### TASK TO CARRY OUT
Which lines of the entries contain the word "Hayes"? Please list them.

(Saved data entries)
******************************

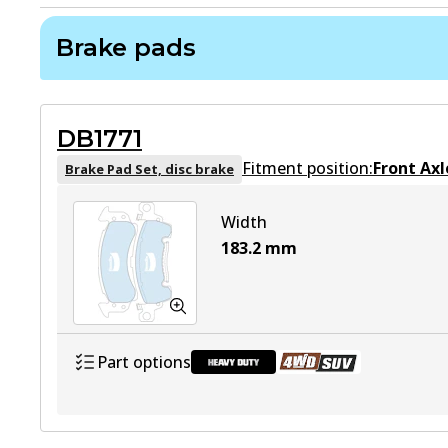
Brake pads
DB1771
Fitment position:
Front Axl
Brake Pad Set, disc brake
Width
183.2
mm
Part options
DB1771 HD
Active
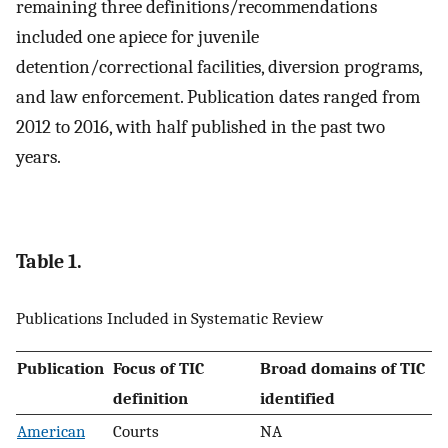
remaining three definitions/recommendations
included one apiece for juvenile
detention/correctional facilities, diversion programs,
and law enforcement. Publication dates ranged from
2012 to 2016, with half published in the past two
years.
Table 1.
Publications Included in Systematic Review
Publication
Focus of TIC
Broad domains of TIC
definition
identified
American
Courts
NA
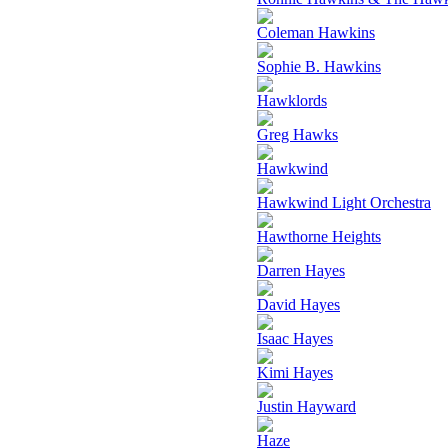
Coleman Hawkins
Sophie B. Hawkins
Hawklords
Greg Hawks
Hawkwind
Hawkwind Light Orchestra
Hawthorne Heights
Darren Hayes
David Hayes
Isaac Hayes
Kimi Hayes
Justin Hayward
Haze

******************************

### RESULT
Darren Hayes
David Hayes
Isaac Hayes
Kimi Hayes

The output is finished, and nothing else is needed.